Best Practices
Email messages may have more than a single iCalendar file attached, particularly in the case of PUBLISH/REFRESH/ADD where a calendar file is being broadcast. As a processor of iMIP messages you may care about these things, but as a generator the best practice is to only attach a single iMIP file to each email.
The recommended structure the email is as follows:
- multipart/mixed
- multipart/alternative
- text/plain
- text/html
- text/calendar; method=REQUEST
- application/ics (with a content-disposition:attachment) BASE64
- multipart/alternative
This structure is based on interoperability testing with various existing implementations. Some clients will only see the part with the standard text/calendar content-type and the method header. Other clients are only able to attach parts with application/ics (which is non-standard)
It is also recommended that the filename of the application/ics part end
with .ics
.
Some vendors add links within the HTML part which can be used from non-calendaring-aware email clients to accept or decline a request without having to process the calendar parts at all. The server just updates the ORGANIZER’s copy of the event based on the link clicked.
Note that email clients taking short-cuts may lead to significant issues regarding spam and other attacks.
An example of the whole RFC message is provided on GitHub.
One useful practice is to set the ORGANIZER address to a per-event or per-calendar agent email address rather than the personal address of a human, while still adding the personal address of the ORGANIZER as one of the ATTENDEEs. Particularly with a per-event address which is not easily guessable, the server can do more automated processing of incoming replies.
Automatic handling of incoming iMIP messages
To avoid spam automatically being added to calendars, it is recommended to provide some upfront checking of emails before blindly processing the attached calendar parts, for example checking if the sender email is in the recipient’s address book or if the UID of an incoming REPLY or REQUEST is already in the user’s calendar, implying that they created or have already accepted this event.
Gotchas and things to be aware of
If you’re writing a client which is talking CalDAV to a server there isn’t much to think about other than being aware that if there is a SCHEDULE-AGENT attribute on your ATTENDEE and it’s not “SERVER” then the server won’t send out iMIP messages on your behalf.

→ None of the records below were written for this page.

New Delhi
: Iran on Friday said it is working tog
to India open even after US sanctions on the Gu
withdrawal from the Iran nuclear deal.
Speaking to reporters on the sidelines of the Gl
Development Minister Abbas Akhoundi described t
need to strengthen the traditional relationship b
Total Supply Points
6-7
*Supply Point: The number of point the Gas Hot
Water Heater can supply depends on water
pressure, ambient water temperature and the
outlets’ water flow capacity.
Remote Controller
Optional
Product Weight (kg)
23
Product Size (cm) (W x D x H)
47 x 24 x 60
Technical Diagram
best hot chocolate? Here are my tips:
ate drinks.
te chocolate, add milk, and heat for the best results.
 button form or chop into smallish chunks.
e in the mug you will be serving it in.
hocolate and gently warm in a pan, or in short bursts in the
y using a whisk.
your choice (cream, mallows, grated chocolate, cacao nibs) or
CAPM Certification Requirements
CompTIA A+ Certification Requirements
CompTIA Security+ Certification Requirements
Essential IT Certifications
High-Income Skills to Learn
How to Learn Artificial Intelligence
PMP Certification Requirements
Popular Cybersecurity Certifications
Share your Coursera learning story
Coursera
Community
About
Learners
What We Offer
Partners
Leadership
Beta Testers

You also need to read enough of RFC6638 to know how you are legally allowed to modify a scheduling resource if you are not the ORGANIZER. Section 2.4.1 defines the CALDAV:calendar-user-address-set, which is the addresses which are “you” for the purpose of scheduling. Generally it’s a set of one address, and most clients seem to only look for one. So just use one!
As an ATTENDEE, you can modify your own ATTENDEE property within the VEVENT and the server will send an iMIP REPLY to the ORGANIZER to update the master copy of the event. Deleting your copy of the VEVENT will cause the server to send a REPLY with PARTSTAT=DECLINED, the same as declining the request.

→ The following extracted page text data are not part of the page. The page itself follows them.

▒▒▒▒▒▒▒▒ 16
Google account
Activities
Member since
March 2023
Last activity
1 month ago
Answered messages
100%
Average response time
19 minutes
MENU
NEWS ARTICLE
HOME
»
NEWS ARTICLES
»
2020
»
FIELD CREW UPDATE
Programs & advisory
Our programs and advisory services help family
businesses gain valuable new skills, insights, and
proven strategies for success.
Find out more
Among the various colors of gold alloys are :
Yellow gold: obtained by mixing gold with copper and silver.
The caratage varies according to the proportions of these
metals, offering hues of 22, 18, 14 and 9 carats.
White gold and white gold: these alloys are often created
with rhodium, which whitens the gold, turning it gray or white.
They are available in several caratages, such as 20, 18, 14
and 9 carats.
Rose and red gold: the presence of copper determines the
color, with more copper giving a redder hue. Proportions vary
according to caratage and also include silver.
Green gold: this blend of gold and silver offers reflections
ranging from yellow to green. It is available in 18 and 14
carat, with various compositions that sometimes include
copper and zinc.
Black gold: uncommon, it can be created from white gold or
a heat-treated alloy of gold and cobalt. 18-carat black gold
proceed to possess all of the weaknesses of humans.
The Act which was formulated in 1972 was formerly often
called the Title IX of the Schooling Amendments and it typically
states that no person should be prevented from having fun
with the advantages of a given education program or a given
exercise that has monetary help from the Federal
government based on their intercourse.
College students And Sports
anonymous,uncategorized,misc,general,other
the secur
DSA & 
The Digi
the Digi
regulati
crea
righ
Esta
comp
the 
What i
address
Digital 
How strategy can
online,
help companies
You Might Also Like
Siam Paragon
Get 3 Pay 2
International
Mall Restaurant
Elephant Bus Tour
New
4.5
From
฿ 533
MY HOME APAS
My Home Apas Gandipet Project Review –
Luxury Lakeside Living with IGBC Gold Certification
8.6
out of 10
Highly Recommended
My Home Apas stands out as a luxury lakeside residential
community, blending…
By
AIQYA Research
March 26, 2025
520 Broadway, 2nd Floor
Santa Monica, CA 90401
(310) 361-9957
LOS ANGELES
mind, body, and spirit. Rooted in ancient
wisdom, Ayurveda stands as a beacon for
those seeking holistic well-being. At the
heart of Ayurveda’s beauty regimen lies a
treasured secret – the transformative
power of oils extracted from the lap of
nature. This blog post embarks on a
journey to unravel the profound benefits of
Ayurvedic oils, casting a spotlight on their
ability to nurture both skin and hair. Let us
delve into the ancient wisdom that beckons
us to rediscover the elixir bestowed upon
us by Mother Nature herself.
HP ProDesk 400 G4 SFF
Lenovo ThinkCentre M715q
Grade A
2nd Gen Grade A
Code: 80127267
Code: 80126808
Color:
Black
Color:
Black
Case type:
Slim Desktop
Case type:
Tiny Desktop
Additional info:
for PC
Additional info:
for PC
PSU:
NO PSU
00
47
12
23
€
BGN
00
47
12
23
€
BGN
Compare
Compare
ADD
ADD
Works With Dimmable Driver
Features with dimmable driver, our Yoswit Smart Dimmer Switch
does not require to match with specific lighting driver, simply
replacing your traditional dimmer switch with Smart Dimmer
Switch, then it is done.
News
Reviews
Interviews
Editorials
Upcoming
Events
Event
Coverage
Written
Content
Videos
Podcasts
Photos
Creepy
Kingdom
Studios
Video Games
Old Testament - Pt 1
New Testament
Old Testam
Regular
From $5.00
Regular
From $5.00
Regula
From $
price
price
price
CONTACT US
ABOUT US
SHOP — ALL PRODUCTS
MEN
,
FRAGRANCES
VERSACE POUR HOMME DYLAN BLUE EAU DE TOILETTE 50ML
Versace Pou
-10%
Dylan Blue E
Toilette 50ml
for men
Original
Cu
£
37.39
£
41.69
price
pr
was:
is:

As a server author, things are much more complex. Not only do you have to determine which attendee the client is when processing an update to a scheduling VEVENT via CalDAV, you then need to calculate the correct iMIP message to send.
In particular, Section 3.2.6 ‘Restrict Recurrence Instances Sent to “Attendees”’ means that the VEVENT will have to be rewritten depending on which attendee the iMIP message is being sent to. It is easiest by far to send a separate email to each ATTENDEE.

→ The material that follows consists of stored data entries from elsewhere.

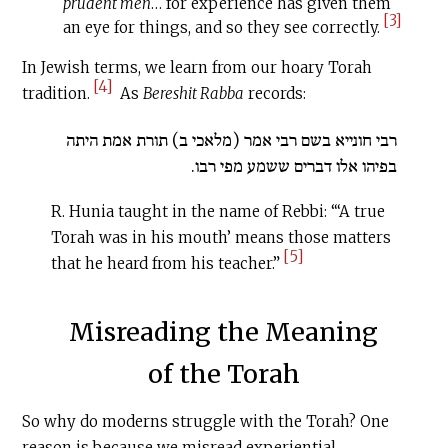
prudent men
… for experience has given them
[3]
an eye for things, and so they see correctly.
In Jewish terms, we learn from our hoary Torah
[4]
tradition.
As
Bereshit Rabba
records:
רבי חונייא בשם רבי אמר (מלאכי ב) תורת אמת היתה
בפיהו אלו דברים ששמע מפי רבו.
R. Hunia taught in the name of Rebbi: “‘A true
Torah was in his mouth’ means those matters
[5]
that he heard from his teacher.”
Misreading the Meaning
of the Torah
So why do moderns struggle with the Torah? One
reason is because we misread experiential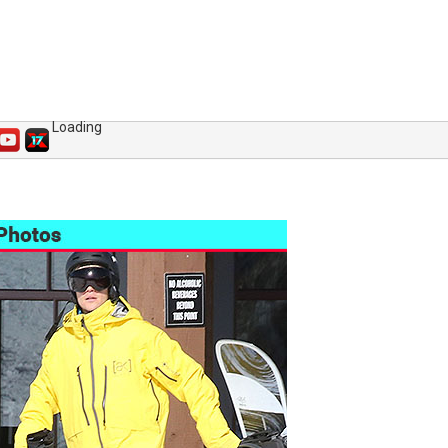
Loading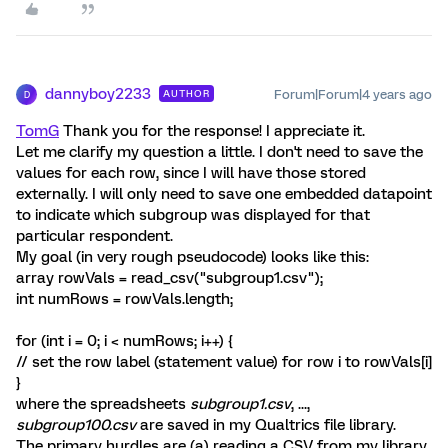
dannyboy2233
Forum|Forum|4 years ago
AUTHOR
D
TomG
Thank you for the response! I appreciate it.
Let me clarify my question a little. I don't need to save the
values for each row, since I will have those stored
externally. I will only need to save one embedded datapoint
to indicate which subgroup was displayed for that
particular respondent.
My goal (in very rough pseudocode) looks like this:
array rowVals = read_csv("subgroup1.csv");
int numRows = rowVals.length;
for (int i = 0; i < numRows; i++) {
// set the row label (statement value) for row i to rowVals[i]
}
where the spreadsheets
subgroup1.csv
, ...,
subgroup100.csv
are saved in my Qualtrics file library.
The primary hurdles are (a) reading a CSV from my library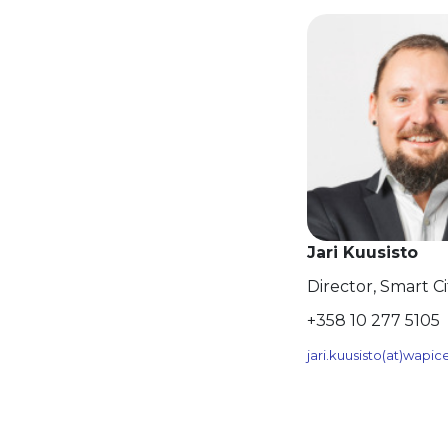
Jari Kuusisto
Director, Smart C
+358 10 277 5105
jari.kuusisto(at)wapi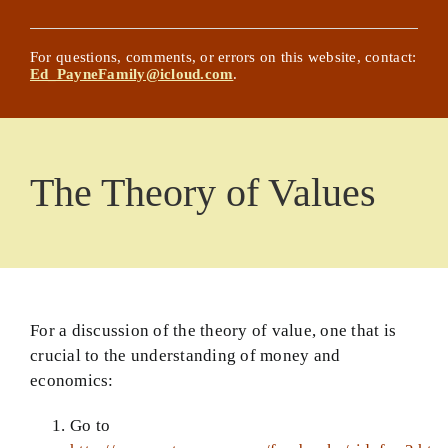
NEW! Chat with Ed’s Writings
Posts
For questions, comments, or errors on this website, contact:
Ed_PayneFamily@icloud.com
.
Updated History Lessons
Comprehensive List of Worldview Areas and
Articles
The Theory of Values
Glossary
The Effective Christian Life
About the Website Title and Its Author
For a discussion of the theory of value, one that is
Basic Principles
crucial to the understanding of money and
economics:
The Complete Book on Faith… Almost
Go to
God Confronts Culture Book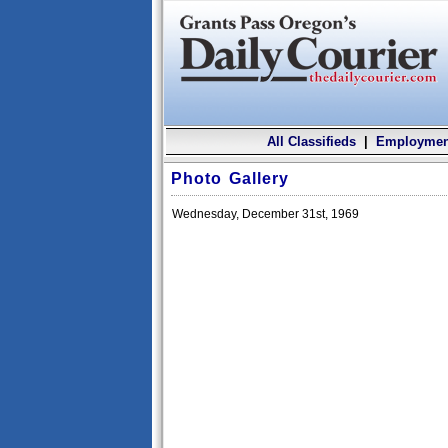
All Classifieds
|
Employmen
Photo Gallery
Wednesday, December 31st, 1969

One of the most complex cases to handle, both as a sender and as a recipient of iMIP, is the case where an ATTENDEE is invited to only a single recurrence or (even more complex) to multiple single recurrences of a repeating event, but is not invited to the entire event. In this case the ATTENDEE receives one or more VEVENTS with both a UID and a RECURRENCE-ID, but no VEVENT with just the UID. Handling these “naked” recurrences is a frequent source of bugs in implementations.
No negotiation
iMIP via email provides no return channel other than sending a new iMIP back, so there’s no protocol negotiation. All VEVENTs need to be lowest common denominator VERSION:2.0 ICALENDAR files complete with VTIMEZONEs for all mentioned timezone names.